I turn to Simon now. He’s nearing the end of his taco casserole, so it seems like a good time to ask him a question. “So where do you work, Simon?” They all talk about jobs vaguely. Cute girls at work. Bad bosses. I’ve never been sure where these jobs happen.
“No place now,” Simon says, lifting his plate so he can tilt what’s left on it into his mouth. “I have worked, though. Just a long time ago.”
“Oh!” I’m surprised. Simon is one of the class members who seems the most capable. He never misses a Jeopardy! question; his class comments are almost always appropriate. “Where would you like to work?”
He pushes his glasses up his nose. “I like restaurants, but every time I try restaurants they let me work a month, then they say no way.”
“Why
?” It’s hard to believe. Simon’s quirks—his thick glasses that don’t stay up, his enthusiastic fist bumps, his plaintive questions—are almost all endearing. How could he not find a restaurant who appreciates him?

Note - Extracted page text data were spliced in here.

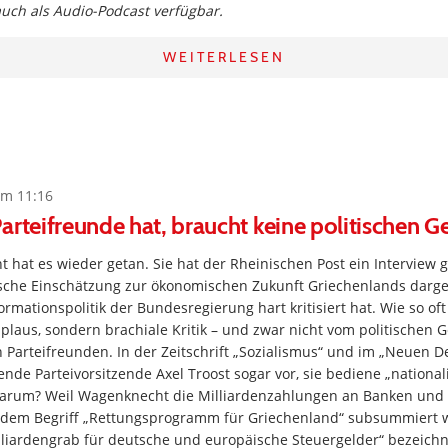
 auch als Audio-Podcast verfügbar.
WEITERLESEN
um 11:16
arteifreunde hat, braucht keine politischen G
hat es wieder getan. Sie hat der Rheinischen Post ein Interview 
tische Einschätzung zur ökonomischen Zukunft Griechenlands darge
ormationspolitik der Bundesregierung hart kritisiert hat. Wie so of
pplaus, sondern brachiale Kritik – und zwar nicht vom politischen 
 Parteifreunden. In der Zeitschrift „Sozialismus“ und im „Neuen 
ende Parteivorsitzende Axel Troost sogar vor, sie bediene „national
arum? Weil Wagenknecht die Milliardenzahlungen an Banken und 
 dem Begriff „Rettungsprogramm für Griechenland“ subsummiert 
illiardengrab für deutsche und europäische Steuergelder“ bezeich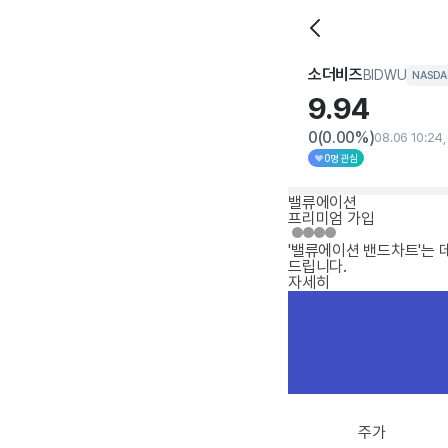
소더비즈
BIDWU
NASD
9.
94
0
(0.00%)
08.06 10:24
0명 관심
밸류에이션
프리미엄 가입
'밸류에이션 밴드차트'는 
드립니다.
자세히
주가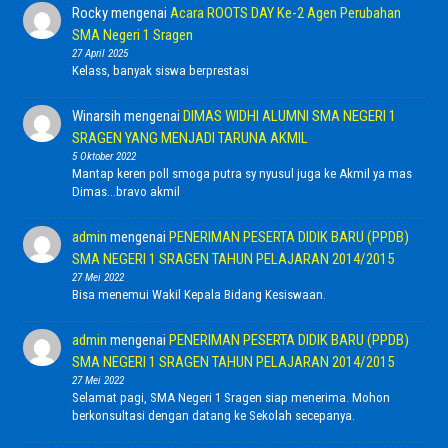
Rocky
mengenai
Acara ROOTS DAY Ke-2 Agen Perubahan
SMA Negeri 1 Sragen
27 April 2025
Kelass, banyak siswa berprestasi
Winarsih
mengenai
DIMAS WIDHI ALUMNI SMA NEGERI 1
SRAGEN YANG MENJADI TARUNA AKMIL
5 Oktober 2022
Mantap keren poll smoga putra sy nyusul juga ke Akmil ya mas
Dimas...bravo akmil
admin
mengenai
PENERIMAN PESERTA DIDIK BARU (PPDB)
SMA NEGERI 1 SRAGEN TAHUN PELAJARAN 2014/2015
27 Mei 2022
Bisa menemui Wakil Kepala Bidang Kesiswaan.
admin
mengenai
PENERIMAN PESERTA DIDIK BARU (PPDB)
SMA NEGERI 1 SRAGEN TAHUN PELAJARAN 2014/2015
27 Mei 2022
Selamat pagi, SMA Negeri 1 Sragen siap menerima. Mohon
berkonsultasi dengan datang ke Sekolah secepanya.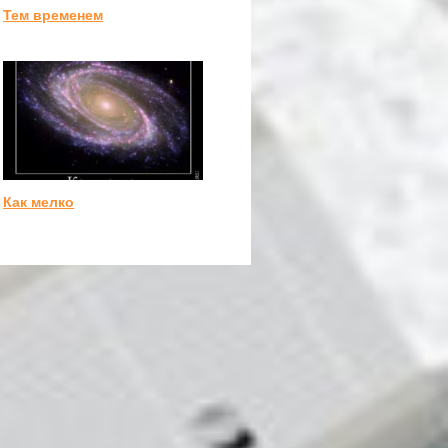
Тем временем
Как мелко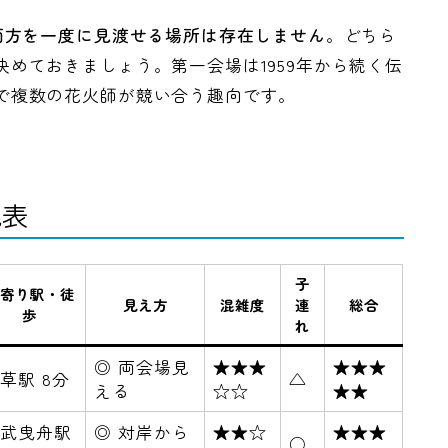
両方を一度に見渡せる場所は存在しません
。どちら
めておきましょう。第一会場は1959年から続く伝
で複数の花火師が競い合う趣向です。
見表
子
寄り駅・徒
見え方
混雑度
連
総合
歩
れ
◎ 両会場見
★★★
★★★
草駅 8分
△
える
☆☆
★★
武曳舟駅
◎ 対岸から
★★☆
★★★
○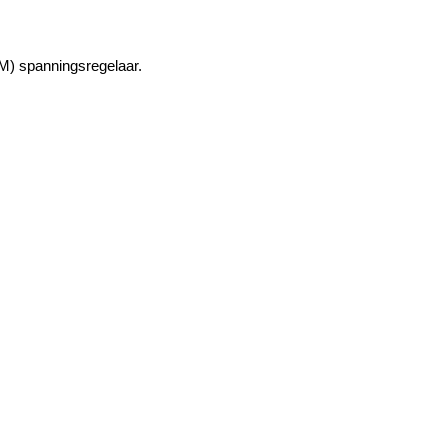
EM) spanningsregelaar.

“Food service rules. If you touch your mouth or your nose, you have to wash hands. Every time. You forget, you break the law.” Without seeming to realize what he’s doing, he wipes the back of his nose with his sleeve pulled over his hand. “Sometimes I forget. I just do.” He throws up his hands in an exaggerated shrug. “What can you do? They say I break the law one more time, I have to go. That’s the way it is.”
“So are you looking for a new job?”
My mind scrambles to think of diners and out-of-the-way lunch counters where cleanliness maybe isn’t a top priority. “Have you tried Roosters?” I say. Roosters is a breakfast restaurant that high schoolers go to after a late-night party. I never have, but I hear people talk about it. And I’ve seen the help wanted sign almost permanently placed in the window. Apparently they have a hard time finding early-rising employees.
“Roosters, no. They say no. No insurance to hire people like me.” He runs through a long list of people who say no for reasons like this: McDonald’s, no. Wendy’s, no. Stop and Shop, no. “Stop and Shop hires people with disabilities, but all full up for now. That’s all. No more.”
I’m stunned at the number of places he’s tried and hasn’t succeeded in getting a job.
At break, I ask Mary if she knows how many people in the class have actual jobs. “Not very many,” she says. “Most of them go to supervised workshops, or else they have jobs that give them maybe five or eight hours a week. We have about the same number of jobs available for folks with disabilities that we had twenty years ago. The only problem is we have about four times the number of disabled adults now.”
I think about the way expectations have shaped us all. How Lucas feels like he has only one shot at college and my friends and I feel like we have no choice except college. But what if the world had no expectations for you? What if we were leaving school with no prospects at all?